EXERCISE DESCRIPTION> Among the entries, find each line that includes the string "ALPI" and list it.
***** SUPPLIED RECORDS *****
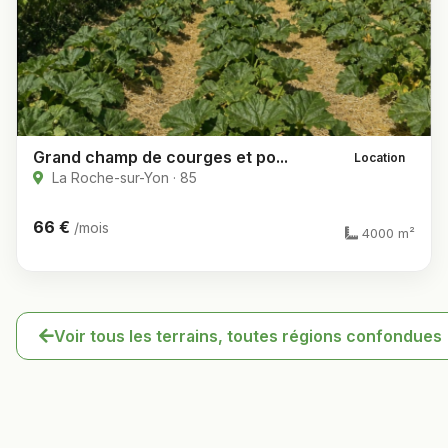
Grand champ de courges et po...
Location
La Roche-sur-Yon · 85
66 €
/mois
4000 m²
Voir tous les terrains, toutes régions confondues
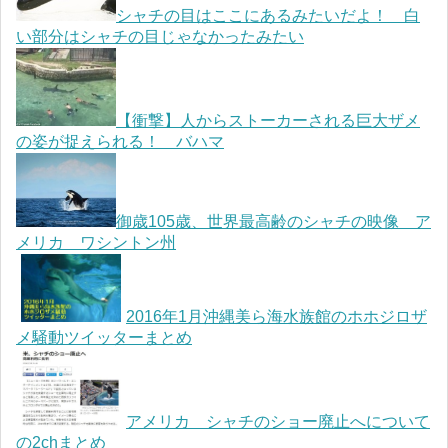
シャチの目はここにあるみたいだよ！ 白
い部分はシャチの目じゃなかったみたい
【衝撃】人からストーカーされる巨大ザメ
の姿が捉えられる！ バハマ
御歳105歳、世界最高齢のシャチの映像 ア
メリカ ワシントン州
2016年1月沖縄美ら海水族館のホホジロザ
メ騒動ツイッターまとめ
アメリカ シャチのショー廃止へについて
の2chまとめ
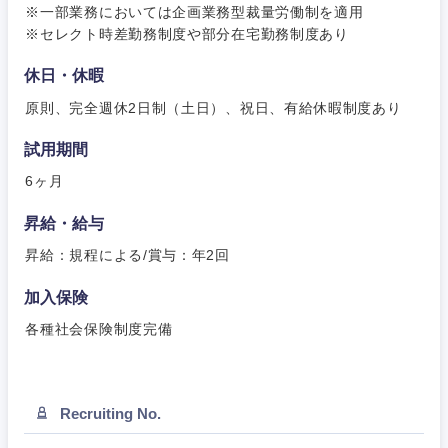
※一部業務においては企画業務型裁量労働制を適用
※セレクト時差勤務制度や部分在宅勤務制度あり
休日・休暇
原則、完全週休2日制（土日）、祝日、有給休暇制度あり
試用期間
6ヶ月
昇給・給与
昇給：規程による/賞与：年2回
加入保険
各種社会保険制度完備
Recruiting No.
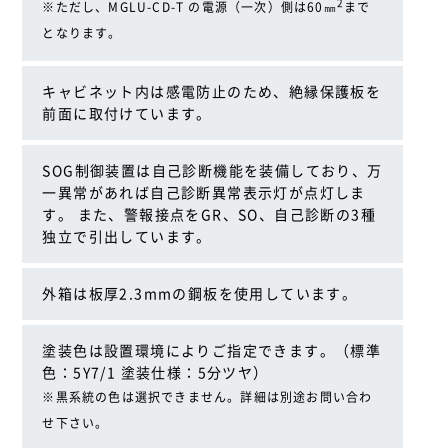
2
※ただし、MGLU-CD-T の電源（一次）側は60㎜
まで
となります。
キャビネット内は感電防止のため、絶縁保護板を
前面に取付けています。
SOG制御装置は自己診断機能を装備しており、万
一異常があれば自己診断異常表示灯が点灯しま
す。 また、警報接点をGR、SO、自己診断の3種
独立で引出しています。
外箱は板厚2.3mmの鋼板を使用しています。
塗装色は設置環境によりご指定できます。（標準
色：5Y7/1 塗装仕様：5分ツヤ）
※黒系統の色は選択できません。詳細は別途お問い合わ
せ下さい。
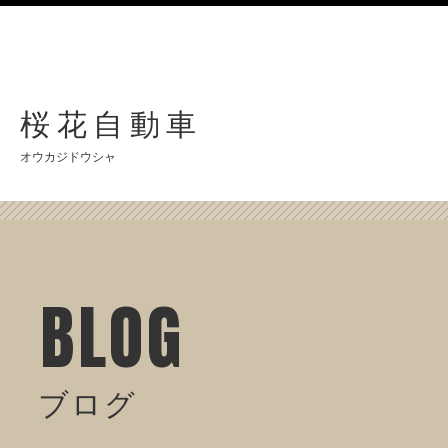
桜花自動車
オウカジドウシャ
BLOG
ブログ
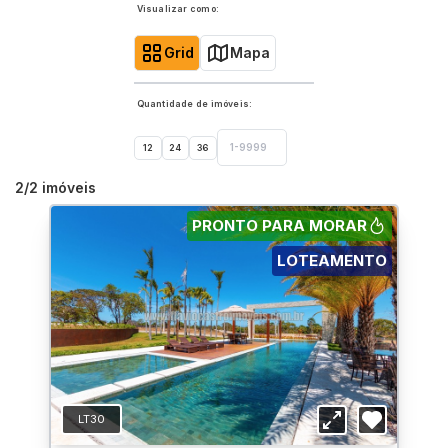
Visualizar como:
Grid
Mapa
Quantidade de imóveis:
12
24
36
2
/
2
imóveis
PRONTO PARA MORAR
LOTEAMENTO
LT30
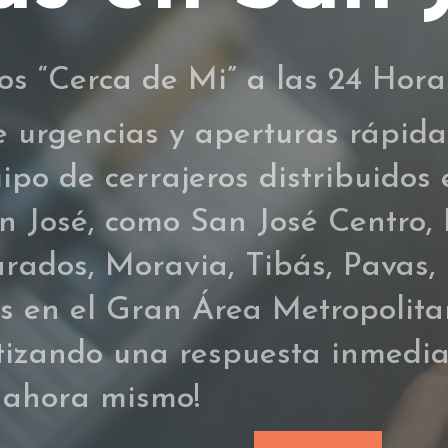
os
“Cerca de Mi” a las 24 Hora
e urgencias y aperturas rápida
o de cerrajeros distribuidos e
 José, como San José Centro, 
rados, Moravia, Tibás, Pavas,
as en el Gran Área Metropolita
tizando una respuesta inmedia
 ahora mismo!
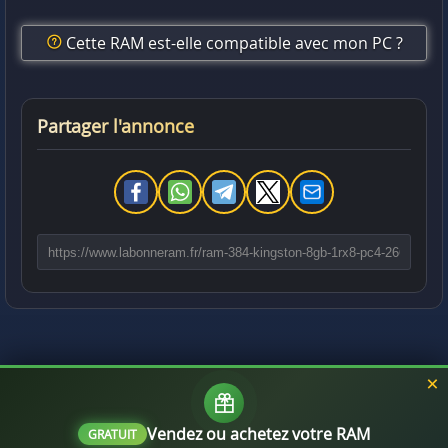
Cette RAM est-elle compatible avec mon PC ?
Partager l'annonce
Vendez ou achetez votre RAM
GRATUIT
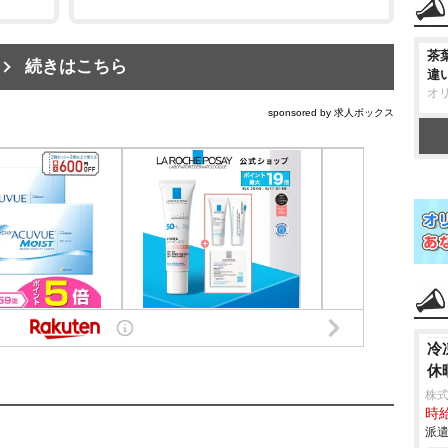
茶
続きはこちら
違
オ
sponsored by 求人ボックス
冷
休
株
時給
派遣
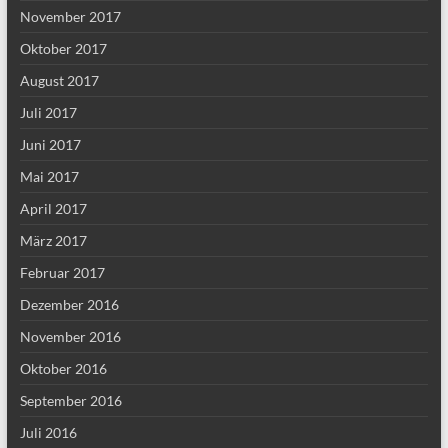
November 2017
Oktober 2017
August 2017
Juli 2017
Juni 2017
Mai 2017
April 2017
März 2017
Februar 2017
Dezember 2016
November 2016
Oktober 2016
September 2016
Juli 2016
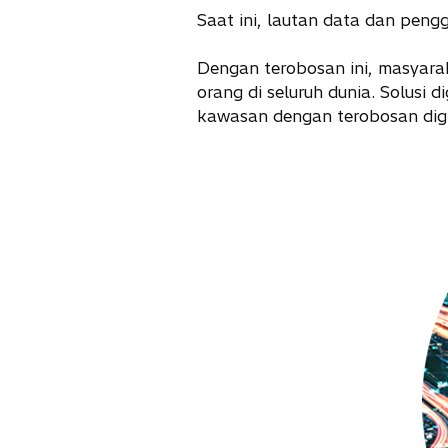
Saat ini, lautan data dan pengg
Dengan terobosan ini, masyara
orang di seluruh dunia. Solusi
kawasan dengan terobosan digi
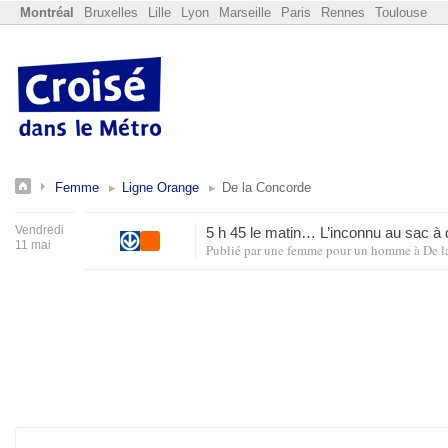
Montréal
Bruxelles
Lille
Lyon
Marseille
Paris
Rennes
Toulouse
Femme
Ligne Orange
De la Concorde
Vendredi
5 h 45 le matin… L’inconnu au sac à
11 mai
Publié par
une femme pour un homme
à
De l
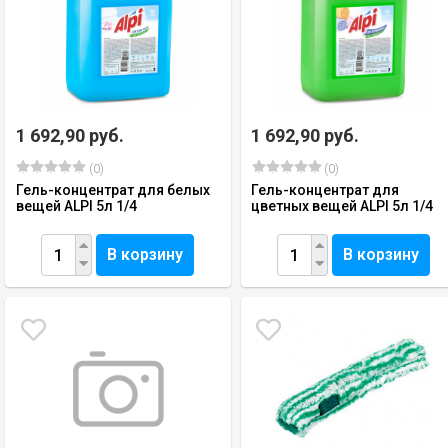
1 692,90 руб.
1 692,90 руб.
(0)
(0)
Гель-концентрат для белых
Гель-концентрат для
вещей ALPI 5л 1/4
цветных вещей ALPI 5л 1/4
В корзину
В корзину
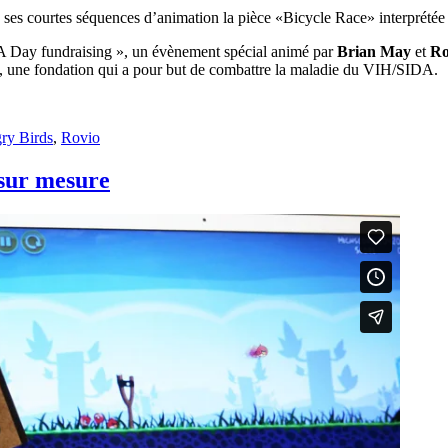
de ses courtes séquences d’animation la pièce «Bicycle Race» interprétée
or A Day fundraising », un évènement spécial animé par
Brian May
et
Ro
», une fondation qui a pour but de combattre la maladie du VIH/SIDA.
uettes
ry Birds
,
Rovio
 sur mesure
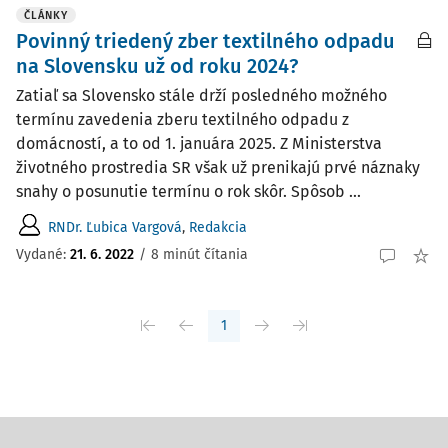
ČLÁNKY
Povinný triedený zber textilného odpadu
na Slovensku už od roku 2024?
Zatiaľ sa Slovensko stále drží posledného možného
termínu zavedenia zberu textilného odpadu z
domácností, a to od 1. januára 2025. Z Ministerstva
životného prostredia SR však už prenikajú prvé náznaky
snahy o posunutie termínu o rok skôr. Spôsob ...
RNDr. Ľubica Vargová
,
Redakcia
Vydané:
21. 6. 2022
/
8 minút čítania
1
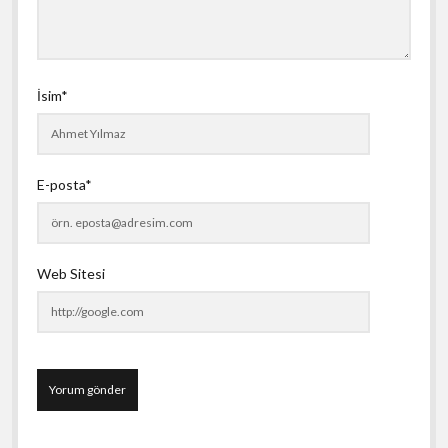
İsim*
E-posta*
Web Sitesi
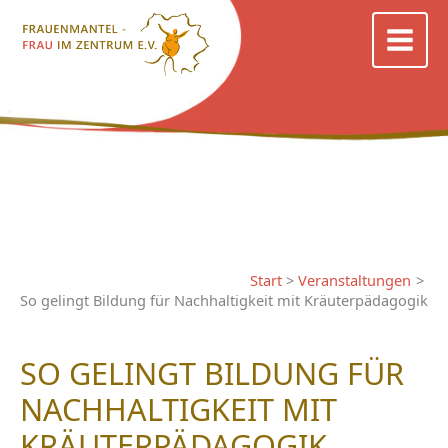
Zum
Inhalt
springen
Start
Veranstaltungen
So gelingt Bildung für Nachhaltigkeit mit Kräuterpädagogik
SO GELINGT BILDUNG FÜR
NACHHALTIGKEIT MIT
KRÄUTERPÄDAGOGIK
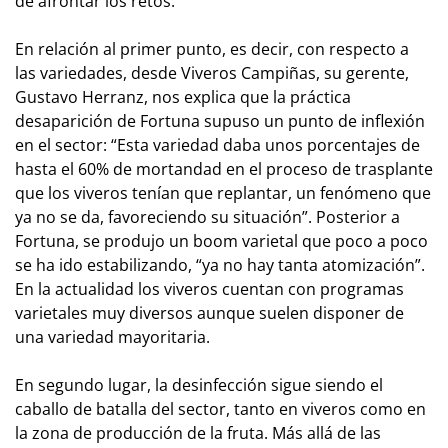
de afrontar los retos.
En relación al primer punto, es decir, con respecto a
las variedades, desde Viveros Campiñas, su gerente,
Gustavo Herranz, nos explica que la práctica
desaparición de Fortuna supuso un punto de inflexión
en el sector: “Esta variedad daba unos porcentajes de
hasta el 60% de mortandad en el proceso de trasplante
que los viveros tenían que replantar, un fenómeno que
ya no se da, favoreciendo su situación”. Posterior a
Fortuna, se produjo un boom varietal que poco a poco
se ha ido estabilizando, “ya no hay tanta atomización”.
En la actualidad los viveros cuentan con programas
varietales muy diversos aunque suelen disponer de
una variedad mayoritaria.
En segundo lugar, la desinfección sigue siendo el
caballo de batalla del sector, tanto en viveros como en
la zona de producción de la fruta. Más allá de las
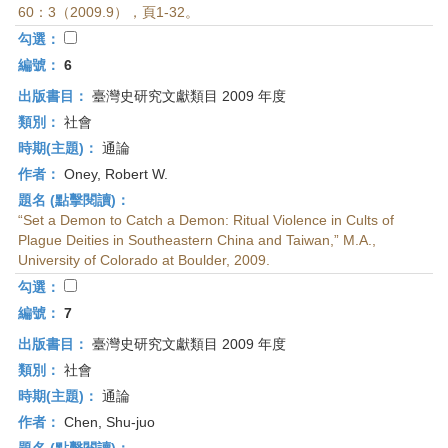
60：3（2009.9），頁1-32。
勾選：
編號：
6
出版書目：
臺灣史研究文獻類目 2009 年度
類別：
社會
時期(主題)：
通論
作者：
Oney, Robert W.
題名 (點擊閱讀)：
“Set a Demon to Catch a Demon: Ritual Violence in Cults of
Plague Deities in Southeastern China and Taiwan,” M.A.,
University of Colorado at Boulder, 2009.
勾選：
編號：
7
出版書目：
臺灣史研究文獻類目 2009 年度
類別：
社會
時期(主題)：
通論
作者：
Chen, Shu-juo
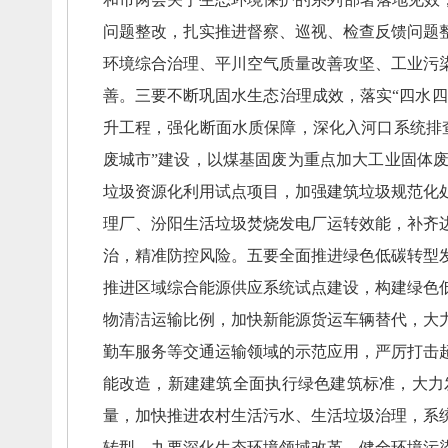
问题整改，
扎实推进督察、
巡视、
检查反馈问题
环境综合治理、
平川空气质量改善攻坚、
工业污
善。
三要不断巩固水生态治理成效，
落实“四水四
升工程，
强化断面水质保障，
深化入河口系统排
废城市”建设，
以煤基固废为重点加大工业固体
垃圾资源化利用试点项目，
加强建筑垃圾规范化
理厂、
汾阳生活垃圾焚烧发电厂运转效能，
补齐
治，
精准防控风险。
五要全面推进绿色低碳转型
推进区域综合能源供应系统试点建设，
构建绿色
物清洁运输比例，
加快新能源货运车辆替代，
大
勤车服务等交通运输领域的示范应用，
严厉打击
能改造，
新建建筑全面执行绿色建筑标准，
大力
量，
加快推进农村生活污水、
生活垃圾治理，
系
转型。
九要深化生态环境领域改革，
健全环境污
*****
REPLY>
вещей ALPI 5л 1/4
цветных вещей ALPI 5л 1/4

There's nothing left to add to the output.